# Work request:
Report every line of the records that contains the word "race".

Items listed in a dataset
.....

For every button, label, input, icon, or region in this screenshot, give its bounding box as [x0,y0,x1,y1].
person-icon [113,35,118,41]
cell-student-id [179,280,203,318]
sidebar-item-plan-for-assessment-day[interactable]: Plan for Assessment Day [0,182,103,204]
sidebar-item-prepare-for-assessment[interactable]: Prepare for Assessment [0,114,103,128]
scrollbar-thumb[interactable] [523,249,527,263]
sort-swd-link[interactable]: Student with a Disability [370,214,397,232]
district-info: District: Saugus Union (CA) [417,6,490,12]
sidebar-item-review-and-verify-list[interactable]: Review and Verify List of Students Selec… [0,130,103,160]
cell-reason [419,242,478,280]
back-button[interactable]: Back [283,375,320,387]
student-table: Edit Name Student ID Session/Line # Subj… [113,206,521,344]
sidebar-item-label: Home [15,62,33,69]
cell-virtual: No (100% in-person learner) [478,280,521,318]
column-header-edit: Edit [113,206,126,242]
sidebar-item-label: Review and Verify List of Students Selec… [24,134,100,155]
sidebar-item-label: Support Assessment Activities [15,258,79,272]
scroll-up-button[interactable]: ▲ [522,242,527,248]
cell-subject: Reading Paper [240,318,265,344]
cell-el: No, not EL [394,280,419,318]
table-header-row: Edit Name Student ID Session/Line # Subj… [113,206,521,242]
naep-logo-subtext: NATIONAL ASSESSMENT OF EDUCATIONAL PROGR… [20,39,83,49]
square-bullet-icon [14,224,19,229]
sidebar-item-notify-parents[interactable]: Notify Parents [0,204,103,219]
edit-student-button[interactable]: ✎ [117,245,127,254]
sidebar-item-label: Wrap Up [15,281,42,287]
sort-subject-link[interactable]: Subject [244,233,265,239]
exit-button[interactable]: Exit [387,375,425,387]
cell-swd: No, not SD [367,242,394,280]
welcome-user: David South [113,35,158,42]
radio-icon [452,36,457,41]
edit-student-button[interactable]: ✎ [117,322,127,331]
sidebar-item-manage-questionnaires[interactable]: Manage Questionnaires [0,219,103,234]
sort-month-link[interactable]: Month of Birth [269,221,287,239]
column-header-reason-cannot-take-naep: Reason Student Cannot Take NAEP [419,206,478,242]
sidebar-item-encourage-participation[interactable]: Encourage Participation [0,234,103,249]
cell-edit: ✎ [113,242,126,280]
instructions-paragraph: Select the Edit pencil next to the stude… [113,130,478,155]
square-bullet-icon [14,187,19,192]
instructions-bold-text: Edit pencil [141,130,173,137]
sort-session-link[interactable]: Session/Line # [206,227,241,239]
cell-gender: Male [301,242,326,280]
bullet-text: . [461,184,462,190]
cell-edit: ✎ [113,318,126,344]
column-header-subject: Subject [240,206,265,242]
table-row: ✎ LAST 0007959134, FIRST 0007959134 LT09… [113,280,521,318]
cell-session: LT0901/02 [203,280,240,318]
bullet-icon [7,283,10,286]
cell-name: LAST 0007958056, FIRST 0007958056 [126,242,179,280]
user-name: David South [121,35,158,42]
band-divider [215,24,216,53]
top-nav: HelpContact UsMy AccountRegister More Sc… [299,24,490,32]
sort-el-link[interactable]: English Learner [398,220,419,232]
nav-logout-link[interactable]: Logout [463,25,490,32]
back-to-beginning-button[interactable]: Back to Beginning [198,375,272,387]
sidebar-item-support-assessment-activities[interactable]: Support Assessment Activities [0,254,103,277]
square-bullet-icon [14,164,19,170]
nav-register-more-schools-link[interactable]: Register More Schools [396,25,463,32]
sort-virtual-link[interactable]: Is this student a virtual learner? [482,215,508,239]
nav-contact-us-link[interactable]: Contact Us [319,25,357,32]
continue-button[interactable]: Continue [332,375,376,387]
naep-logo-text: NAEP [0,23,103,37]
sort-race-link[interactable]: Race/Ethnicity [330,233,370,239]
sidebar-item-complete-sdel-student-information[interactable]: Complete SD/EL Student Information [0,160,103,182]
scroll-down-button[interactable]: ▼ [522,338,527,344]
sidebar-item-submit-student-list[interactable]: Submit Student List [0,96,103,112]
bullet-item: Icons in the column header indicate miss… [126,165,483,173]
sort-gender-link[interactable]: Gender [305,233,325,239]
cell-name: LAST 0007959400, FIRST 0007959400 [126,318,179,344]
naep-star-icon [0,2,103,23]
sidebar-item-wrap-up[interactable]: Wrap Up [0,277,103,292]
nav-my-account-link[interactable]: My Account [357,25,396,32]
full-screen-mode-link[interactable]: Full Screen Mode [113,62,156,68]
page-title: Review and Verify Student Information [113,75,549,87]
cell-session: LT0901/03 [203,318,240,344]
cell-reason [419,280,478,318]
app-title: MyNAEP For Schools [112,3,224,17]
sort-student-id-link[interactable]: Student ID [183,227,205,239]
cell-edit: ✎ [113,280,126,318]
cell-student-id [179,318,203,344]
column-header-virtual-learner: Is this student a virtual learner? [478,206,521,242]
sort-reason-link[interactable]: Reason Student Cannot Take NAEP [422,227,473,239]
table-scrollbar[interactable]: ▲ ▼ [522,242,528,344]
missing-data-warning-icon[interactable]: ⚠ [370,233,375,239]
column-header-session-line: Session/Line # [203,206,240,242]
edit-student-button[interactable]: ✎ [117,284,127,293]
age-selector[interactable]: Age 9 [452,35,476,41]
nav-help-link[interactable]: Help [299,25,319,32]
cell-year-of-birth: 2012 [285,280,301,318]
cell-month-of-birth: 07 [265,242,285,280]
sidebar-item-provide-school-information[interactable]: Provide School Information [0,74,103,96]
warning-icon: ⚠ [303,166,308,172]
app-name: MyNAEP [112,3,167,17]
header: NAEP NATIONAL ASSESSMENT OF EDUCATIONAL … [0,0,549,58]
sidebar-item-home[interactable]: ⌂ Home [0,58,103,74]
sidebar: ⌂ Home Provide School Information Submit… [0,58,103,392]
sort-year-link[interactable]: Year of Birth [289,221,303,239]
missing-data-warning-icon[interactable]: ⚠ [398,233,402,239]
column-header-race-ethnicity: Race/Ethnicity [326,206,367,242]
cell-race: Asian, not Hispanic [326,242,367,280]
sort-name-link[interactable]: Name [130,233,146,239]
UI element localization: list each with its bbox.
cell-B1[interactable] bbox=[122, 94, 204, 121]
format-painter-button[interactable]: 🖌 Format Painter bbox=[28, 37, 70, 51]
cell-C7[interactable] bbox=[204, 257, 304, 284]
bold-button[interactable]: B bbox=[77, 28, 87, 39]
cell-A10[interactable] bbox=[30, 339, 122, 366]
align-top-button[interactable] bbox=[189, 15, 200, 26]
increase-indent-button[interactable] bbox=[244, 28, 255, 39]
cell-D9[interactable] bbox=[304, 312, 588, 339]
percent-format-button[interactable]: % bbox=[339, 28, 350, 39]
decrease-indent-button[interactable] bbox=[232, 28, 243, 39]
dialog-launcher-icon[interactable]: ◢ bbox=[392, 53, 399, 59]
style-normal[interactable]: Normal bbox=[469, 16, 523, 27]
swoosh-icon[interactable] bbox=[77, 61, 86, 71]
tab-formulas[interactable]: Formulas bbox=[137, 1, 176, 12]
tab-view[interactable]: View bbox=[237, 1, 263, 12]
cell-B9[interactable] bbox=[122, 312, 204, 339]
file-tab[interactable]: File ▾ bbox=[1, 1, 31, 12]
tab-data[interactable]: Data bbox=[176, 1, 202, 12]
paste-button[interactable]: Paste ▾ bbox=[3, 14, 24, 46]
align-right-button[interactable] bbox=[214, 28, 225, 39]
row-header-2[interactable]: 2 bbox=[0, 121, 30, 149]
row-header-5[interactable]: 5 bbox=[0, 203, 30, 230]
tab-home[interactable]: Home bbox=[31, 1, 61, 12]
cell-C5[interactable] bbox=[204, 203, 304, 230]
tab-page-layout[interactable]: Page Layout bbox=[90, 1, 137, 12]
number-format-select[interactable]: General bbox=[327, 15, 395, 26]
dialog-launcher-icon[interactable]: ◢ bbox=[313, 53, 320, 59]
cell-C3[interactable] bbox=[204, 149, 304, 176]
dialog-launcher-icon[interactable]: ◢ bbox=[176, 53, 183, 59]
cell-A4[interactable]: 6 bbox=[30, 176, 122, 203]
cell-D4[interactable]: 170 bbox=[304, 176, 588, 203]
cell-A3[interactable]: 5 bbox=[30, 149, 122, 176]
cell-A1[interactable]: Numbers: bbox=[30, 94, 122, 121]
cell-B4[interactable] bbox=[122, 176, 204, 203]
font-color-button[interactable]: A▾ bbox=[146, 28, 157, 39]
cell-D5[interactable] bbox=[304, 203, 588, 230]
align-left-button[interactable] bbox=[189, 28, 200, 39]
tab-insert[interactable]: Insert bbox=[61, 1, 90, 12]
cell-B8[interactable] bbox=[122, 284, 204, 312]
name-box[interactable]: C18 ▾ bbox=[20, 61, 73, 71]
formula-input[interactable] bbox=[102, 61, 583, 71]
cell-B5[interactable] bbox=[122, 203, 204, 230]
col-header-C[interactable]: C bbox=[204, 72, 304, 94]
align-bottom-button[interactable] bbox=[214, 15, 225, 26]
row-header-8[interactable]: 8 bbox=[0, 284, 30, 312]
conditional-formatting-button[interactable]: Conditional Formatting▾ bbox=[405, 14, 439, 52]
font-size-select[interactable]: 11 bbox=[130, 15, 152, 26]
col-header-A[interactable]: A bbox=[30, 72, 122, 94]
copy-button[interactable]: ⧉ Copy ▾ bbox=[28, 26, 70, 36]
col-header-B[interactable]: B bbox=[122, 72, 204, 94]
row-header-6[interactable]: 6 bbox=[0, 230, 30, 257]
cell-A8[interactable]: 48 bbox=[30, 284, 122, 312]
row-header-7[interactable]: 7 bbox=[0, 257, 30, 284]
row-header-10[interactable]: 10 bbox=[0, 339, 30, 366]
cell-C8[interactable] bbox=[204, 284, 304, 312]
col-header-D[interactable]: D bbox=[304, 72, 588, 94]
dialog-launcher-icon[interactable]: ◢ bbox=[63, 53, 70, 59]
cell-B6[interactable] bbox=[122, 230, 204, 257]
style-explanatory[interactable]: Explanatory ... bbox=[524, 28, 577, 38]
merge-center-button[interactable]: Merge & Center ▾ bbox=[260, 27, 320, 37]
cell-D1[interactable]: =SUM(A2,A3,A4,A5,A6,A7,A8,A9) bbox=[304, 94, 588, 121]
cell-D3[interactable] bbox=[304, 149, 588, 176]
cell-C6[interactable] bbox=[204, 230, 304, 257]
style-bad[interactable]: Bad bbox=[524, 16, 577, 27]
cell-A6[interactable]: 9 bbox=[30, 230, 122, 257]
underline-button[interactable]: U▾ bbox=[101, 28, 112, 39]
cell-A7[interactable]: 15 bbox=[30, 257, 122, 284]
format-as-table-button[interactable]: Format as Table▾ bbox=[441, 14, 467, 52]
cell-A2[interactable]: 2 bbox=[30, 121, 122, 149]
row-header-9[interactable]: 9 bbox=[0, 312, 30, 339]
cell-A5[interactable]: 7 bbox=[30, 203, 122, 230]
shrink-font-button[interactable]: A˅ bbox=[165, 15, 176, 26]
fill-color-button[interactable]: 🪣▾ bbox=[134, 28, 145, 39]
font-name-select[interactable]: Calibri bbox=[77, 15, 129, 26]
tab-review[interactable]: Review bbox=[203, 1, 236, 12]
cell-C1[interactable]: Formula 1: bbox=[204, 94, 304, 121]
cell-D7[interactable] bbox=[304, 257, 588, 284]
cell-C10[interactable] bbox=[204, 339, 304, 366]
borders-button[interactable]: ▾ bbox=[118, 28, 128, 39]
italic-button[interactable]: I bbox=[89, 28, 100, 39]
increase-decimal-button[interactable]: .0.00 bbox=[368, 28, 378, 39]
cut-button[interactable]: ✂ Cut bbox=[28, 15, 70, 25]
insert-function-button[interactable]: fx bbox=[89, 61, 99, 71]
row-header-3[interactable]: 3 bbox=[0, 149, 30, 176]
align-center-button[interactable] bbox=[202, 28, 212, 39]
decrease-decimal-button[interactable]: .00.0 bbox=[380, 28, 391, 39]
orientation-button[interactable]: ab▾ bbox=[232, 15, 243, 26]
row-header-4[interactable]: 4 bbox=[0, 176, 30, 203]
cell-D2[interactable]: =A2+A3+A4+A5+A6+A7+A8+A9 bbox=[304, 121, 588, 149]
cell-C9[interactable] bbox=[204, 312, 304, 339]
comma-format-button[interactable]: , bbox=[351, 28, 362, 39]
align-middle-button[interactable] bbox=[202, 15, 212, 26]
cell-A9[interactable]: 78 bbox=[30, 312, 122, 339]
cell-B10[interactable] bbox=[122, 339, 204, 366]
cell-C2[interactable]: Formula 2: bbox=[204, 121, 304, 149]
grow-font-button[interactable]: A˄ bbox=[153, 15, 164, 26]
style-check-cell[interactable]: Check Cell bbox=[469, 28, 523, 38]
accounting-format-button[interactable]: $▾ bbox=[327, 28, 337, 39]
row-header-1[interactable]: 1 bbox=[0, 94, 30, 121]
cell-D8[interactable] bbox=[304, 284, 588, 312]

.....

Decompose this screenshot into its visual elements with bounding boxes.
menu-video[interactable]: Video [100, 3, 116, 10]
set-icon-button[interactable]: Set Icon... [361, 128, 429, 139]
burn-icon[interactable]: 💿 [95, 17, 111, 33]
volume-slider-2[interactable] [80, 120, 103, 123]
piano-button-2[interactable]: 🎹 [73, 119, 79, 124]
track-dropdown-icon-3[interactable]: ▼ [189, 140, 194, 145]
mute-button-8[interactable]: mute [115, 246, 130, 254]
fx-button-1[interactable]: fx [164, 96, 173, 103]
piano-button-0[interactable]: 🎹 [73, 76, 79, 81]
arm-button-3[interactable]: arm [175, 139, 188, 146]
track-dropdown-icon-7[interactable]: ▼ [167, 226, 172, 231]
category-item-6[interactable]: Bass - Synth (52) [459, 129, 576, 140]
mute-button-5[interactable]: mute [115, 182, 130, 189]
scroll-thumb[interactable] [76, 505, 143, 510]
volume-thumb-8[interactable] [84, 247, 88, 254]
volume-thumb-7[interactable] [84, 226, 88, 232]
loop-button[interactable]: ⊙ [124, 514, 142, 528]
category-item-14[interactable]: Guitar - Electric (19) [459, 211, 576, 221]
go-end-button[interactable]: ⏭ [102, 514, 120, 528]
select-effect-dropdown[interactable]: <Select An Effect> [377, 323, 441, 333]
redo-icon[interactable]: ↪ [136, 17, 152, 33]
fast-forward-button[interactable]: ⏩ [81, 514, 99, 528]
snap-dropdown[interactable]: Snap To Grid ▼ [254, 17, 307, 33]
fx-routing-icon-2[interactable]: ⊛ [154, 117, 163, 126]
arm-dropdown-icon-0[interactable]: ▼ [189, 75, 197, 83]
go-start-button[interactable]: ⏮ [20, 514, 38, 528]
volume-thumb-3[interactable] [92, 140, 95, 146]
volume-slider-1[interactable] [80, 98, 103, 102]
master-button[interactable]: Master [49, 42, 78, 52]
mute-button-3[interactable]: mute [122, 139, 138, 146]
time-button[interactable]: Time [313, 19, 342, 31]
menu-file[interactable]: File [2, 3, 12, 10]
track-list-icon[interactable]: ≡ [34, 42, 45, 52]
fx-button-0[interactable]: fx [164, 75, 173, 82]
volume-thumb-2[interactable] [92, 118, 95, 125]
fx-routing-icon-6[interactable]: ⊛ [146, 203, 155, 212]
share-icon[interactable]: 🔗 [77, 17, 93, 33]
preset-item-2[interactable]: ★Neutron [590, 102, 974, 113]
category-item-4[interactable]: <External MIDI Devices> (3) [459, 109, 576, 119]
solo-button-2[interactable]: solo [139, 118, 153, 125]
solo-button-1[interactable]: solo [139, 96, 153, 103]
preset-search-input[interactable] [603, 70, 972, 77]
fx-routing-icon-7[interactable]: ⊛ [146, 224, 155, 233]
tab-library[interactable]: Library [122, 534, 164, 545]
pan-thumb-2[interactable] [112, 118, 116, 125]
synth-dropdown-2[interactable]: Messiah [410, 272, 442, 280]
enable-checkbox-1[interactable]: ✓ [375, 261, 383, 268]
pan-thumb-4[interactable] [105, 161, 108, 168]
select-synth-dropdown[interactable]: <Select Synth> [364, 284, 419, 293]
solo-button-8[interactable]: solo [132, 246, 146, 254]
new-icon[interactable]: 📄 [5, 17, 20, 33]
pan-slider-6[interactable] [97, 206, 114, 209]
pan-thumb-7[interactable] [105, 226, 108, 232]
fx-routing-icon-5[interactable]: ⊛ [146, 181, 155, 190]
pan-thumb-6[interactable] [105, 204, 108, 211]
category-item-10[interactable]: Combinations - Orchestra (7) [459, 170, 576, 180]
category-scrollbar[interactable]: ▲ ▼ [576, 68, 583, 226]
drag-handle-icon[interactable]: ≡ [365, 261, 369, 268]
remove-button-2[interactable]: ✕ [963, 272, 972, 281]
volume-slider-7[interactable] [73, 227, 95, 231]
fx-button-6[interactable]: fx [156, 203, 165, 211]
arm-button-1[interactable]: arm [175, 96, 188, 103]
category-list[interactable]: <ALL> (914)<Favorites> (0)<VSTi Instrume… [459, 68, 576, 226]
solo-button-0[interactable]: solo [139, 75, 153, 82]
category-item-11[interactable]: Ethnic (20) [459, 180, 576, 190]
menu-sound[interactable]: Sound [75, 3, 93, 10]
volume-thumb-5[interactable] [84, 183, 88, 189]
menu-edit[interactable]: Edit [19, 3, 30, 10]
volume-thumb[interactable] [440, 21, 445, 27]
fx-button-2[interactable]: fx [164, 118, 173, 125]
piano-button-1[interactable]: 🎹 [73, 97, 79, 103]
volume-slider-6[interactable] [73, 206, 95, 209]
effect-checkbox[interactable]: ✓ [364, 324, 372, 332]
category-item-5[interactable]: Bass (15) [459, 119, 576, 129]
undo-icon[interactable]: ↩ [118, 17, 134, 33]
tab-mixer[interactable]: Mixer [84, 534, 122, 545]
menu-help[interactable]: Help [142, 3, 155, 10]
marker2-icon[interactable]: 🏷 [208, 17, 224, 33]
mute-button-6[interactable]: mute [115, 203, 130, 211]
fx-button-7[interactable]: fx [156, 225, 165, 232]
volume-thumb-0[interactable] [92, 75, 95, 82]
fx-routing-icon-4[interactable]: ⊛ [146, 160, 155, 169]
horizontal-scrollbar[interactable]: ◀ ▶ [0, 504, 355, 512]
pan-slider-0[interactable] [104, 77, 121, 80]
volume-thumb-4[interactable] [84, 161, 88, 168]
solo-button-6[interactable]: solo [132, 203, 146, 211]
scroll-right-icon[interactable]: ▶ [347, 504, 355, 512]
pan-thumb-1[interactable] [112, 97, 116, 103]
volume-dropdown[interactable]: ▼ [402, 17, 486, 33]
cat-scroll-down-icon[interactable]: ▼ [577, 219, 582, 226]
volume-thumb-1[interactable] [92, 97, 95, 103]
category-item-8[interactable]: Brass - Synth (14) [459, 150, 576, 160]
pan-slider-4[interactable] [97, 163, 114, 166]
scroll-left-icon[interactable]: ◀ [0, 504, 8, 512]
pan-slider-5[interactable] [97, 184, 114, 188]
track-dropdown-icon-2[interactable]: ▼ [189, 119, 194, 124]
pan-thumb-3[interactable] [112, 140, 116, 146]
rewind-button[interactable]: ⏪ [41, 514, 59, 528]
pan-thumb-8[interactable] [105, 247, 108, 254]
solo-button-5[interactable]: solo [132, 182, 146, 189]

.....

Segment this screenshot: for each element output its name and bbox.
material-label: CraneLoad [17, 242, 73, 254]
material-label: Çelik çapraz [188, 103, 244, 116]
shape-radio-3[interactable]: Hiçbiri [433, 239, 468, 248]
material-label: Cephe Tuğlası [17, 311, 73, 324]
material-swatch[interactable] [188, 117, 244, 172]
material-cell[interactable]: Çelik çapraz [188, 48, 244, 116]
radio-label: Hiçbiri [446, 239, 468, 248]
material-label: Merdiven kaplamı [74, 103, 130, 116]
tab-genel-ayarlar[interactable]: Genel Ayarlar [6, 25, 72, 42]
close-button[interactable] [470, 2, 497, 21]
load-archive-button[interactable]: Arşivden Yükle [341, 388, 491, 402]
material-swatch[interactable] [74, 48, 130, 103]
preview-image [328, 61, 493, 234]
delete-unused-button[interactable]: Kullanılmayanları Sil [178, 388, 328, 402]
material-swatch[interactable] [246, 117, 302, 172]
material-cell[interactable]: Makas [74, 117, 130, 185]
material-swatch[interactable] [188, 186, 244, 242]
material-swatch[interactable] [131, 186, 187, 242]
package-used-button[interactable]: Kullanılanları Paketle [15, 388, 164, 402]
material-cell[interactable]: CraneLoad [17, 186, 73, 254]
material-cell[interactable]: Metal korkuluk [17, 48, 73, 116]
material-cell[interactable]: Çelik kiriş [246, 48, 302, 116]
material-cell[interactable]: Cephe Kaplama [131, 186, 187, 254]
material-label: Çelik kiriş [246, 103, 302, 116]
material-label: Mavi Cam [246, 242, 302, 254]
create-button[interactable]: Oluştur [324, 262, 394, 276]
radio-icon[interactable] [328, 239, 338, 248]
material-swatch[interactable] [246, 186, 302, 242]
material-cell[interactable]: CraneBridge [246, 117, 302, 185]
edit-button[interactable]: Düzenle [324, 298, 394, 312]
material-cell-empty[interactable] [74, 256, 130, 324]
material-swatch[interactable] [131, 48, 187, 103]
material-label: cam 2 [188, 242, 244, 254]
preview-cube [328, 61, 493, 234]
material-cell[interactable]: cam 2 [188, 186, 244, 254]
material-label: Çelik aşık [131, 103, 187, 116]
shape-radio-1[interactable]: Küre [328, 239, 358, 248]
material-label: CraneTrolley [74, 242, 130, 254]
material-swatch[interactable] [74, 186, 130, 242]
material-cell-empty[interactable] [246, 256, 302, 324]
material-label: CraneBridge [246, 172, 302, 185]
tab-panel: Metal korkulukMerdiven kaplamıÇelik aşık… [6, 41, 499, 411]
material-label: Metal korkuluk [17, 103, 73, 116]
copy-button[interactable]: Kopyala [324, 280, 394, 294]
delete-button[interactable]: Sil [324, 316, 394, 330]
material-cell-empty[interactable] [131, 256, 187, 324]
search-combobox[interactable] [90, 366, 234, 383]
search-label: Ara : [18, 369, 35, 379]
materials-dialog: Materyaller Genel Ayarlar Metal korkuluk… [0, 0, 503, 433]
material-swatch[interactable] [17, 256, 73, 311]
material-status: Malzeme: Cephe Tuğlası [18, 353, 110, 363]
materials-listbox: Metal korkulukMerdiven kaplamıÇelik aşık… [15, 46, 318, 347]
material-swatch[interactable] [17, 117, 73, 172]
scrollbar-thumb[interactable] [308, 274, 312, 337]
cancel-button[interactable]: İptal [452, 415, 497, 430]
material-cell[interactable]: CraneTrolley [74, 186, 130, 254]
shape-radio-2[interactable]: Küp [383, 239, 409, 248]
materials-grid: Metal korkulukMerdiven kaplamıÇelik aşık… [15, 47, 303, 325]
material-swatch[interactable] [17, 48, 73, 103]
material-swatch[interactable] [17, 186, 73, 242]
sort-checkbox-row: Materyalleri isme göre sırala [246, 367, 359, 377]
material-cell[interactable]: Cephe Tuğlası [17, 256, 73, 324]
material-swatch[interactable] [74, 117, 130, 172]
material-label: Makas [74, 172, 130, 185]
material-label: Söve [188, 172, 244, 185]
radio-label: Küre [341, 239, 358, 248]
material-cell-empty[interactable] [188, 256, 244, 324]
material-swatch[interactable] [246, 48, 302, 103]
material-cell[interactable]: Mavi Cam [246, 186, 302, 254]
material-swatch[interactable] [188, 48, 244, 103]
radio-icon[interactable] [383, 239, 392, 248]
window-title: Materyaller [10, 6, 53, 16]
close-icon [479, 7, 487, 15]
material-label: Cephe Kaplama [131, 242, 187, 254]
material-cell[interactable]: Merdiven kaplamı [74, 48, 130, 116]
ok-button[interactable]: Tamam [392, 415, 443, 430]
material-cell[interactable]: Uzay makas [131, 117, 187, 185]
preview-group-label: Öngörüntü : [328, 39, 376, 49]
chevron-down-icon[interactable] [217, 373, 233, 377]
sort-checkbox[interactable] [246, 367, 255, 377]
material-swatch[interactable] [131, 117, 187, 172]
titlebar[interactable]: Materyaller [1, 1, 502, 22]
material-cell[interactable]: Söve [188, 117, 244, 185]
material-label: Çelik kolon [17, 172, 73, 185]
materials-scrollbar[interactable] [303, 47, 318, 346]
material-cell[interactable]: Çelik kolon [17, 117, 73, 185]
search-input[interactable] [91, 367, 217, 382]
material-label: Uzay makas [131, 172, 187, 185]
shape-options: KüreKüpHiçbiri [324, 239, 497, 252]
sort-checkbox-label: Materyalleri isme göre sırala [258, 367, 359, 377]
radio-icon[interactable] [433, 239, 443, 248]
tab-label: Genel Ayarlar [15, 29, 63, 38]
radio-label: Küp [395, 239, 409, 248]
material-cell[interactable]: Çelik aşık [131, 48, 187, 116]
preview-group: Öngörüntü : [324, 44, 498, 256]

.....

# Solution to the exercise:
sort-race-link[interactable]: Race/Ethnicity [330,233,370,239]
column-header-race-ethnicity: Race/Ethnicity [326,206,367,242]
cell-race: Asian, not Hispanic [326,242,367,280]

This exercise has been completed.